## YOUR ASSIGNMENT
Every line with the word "execution" in it should be extracted from the data that follows.

Records from a data source:
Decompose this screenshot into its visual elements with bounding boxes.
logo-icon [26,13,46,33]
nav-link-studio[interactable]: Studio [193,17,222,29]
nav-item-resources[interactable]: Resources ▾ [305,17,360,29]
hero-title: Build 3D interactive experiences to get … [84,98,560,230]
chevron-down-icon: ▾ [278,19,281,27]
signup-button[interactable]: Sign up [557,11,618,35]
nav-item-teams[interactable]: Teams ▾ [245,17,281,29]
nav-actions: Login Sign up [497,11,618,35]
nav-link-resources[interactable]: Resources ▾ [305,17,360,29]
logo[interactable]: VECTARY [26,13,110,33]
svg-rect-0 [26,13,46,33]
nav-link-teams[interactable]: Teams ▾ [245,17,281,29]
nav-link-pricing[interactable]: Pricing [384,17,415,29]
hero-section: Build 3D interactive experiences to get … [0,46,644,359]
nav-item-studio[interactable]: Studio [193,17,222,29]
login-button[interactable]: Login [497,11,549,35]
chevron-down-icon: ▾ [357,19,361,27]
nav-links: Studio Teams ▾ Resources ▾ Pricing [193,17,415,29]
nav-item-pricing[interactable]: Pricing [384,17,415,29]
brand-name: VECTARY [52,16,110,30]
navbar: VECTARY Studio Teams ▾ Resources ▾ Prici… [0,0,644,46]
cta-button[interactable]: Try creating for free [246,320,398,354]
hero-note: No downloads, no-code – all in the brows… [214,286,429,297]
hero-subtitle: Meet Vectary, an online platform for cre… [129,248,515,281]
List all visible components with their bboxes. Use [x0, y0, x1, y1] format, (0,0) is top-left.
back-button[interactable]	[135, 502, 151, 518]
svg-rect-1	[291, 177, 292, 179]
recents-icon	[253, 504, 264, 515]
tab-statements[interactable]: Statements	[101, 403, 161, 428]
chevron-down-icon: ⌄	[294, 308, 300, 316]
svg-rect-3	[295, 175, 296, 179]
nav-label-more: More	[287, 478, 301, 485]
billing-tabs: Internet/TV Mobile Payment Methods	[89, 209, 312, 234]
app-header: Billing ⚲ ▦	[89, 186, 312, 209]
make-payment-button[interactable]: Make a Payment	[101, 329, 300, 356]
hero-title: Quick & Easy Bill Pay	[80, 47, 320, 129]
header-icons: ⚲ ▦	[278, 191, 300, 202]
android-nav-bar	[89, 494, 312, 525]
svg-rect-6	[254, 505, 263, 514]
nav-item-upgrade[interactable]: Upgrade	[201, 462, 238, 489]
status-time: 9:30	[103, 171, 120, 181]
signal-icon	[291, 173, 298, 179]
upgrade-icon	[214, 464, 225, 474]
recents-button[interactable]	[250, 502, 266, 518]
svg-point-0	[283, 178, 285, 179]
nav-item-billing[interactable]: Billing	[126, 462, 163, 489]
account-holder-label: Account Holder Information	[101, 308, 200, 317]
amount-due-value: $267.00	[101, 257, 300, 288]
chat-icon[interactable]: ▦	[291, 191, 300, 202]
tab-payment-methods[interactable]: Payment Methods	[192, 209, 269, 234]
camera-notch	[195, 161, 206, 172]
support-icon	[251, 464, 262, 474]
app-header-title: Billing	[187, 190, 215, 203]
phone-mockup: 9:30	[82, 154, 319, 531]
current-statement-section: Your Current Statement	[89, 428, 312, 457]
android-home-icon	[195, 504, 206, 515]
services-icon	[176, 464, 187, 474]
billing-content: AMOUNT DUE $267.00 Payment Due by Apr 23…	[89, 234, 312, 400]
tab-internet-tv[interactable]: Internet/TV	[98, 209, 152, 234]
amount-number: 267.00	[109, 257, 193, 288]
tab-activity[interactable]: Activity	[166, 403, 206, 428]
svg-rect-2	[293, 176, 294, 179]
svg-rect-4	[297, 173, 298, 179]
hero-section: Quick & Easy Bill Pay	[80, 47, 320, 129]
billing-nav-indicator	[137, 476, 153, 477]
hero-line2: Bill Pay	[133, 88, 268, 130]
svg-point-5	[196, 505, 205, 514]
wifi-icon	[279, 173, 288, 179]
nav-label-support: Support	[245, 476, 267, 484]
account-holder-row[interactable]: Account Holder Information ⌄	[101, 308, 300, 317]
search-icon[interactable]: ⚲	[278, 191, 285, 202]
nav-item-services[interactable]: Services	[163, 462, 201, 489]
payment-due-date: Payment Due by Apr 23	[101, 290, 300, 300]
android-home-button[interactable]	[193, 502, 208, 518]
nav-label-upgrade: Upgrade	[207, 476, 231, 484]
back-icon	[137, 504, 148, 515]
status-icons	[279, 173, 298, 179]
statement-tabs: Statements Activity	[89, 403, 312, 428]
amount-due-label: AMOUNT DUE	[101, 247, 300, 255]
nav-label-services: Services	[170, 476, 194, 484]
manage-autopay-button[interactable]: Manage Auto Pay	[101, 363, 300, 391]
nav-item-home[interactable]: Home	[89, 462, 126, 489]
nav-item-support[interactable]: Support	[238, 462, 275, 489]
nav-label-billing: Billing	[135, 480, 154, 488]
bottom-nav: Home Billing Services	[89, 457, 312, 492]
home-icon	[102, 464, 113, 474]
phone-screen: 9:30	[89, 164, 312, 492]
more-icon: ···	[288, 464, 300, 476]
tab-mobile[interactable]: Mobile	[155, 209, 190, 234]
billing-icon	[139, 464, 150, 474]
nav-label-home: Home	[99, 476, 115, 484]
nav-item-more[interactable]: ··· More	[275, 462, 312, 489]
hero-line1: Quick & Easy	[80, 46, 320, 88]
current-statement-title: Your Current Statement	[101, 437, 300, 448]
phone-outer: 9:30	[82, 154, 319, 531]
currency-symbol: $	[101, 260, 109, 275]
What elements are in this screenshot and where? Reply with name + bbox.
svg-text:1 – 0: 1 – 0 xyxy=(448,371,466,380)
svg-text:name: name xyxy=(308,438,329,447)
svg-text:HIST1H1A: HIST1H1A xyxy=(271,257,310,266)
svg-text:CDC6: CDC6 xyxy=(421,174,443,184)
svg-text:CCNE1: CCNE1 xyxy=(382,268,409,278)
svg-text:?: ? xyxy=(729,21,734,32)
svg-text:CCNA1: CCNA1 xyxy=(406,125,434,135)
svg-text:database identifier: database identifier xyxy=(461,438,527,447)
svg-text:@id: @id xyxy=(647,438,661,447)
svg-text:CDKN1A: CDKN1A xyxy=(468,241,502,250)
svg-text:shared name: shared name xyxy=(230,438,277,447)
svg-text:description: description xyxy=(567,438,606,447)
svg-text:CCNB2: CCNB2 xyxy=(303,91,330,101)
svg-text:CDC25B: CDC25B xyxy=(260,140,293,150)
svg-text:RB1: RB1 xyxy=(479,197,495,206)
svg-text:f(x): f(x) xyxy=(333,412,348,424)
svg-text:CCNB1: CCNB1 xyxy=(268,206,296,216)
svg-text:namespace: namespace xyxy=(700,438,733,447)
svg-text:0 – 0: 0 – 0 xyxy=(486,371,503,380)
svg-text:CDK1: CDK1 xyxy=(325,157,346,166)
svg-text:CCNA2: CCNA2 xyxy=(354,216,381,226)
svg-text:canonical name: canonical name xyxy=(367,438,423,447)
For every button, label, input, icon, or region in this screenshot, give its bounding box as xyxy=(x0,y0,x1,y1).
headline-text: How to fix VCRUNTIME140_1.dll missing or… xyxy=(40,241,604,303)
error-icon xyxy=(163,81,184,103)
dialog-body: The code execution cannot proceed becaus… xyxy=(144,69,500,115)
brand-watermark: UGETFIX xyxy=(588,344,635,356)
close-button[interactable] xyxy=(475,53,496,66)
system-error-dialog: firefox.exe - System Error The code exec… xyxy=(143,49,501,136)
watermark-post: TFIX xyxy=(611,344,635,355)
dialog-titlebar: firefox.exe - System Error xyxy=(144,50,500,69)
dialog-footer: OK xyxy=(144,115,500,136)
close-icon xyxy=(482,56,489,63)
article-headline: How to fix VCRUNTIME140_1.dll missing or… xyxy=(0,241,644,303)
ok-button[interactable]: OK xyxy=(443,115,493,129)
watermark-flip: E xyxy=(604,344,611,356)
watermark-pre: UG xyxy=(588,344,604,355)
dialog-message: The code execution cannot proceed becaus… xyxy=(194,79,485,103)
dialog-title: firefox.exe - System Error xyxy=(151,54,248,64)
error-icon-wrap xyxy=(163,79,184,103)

## OUTPUT OF THE TASK
dialog-body: The code execution cannot proceed becaus… xyxy=(144,69,500,115)
dialog-message: The code execution cannot proceed becaus… xyxy=(194,79,485,103)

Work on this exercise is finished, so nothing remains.